__Problem to solve__. Could you copy out all of the records below exactly, leaving out every picture?

__Listed records__.
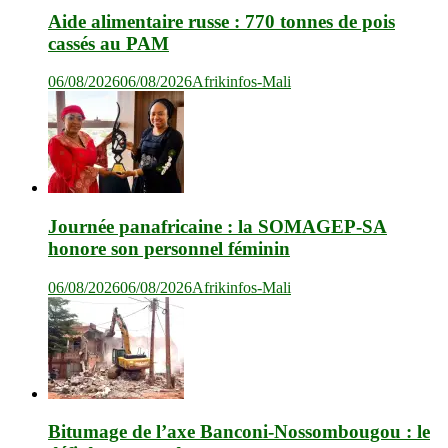
Aide alimentaire russe : 770 tonnes de pois
cassés au PAM
06/08/2026
06/08/2026
Afrikinfos-Mali
Journée panafricaine : la SOMAGEP-SA
honore son personnel féminin
06/08/2026
06/08/2026
Afrikinfos-Mali
Bitumage de l’axe Banconi-Nossombougou : le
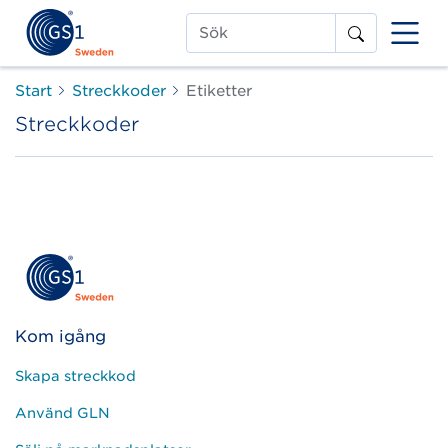
Sök
Start
Streckkoder
Etiketter
Streckkoder
Kom igång
Skapa streckkod
Använd GLN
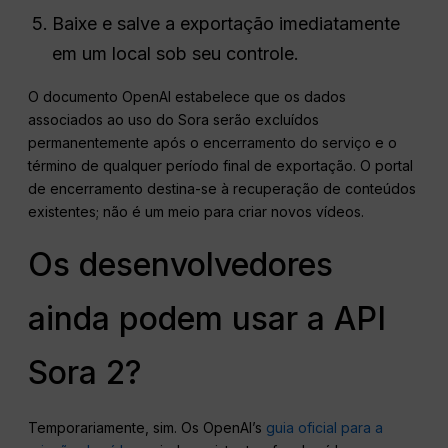
Baixe e salve a exportação imediatamente
em um local sob seu controle.
O documento OpenAI estabelece que os dados
associados ao uso do Sora serão excluídos
permanentemente após o encerramento do serviço e o
término de qualquer período final de exportação. O portal
de encerramento destina-se à recuperação de conteúdos
existentes; não é um meio para criar novos vídeos.
Os desenvolvedores
ainda podem usar a API
Sora 2?
Temporariamente, sim. Os OpenAI’s
guia oficial para a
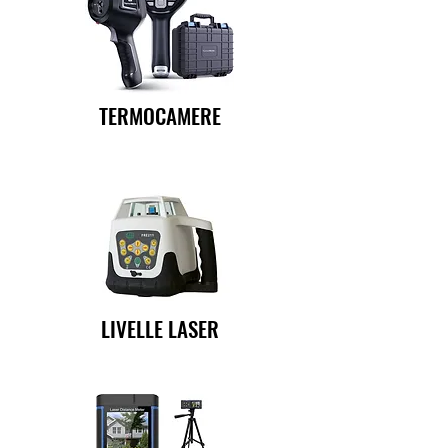
TERMOCAMERE
LIVELLE LASER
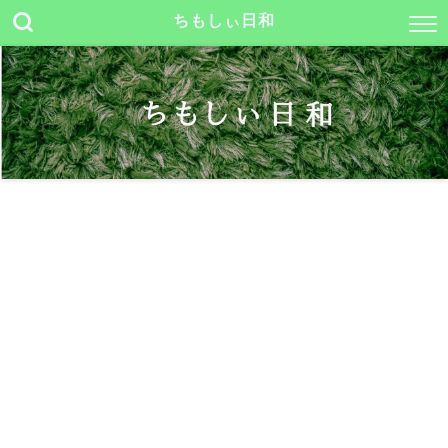
ちもしぃ日和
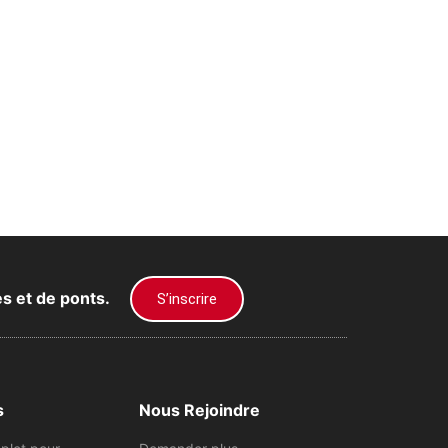
es et de ponts.
S’inscrire
s
Nous Rejoindre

__Answer__.
Aide alimentaire russe : 770 tonnes de pois
cassés au PAM
06/08/2026
06/08/2026
Afrikinfos-Mali
Journée panafricaine : la SOMAGEP-SA
honore son personnel féminin
06/08/2026
06/08/2026
Afrikinfos-Mali
Bitumage de l’axe Banconi-Nossombougou : le
Sök
Start
Streckkoder
Etiketter
Streckkoder
Kom igång
Skapa streckkod
Använd GLN
Baixe e salve a exportação imediatamente
em um local sob seu controle.
O documento OpenAI estabelece que os dados
associados ao uso do Sora serão excluídos
permanentemente após o encerramento do serviço e o
término de qualquer período final de exportação. O portal
de encerramento destina-se à recuperação de conteúdos
existentes; não é um meio para criar novos vídeos.
Os desenvolvedores
ainda podem usar a API
Sora 2?
Temporariamente, sim. Os OpenAI’s
guia oficial para a
TERMOCAMERE
LIVELLE LASER
ちもしぃ日和
es et de ponts.
S’inscrire
s
Nous Rejoindre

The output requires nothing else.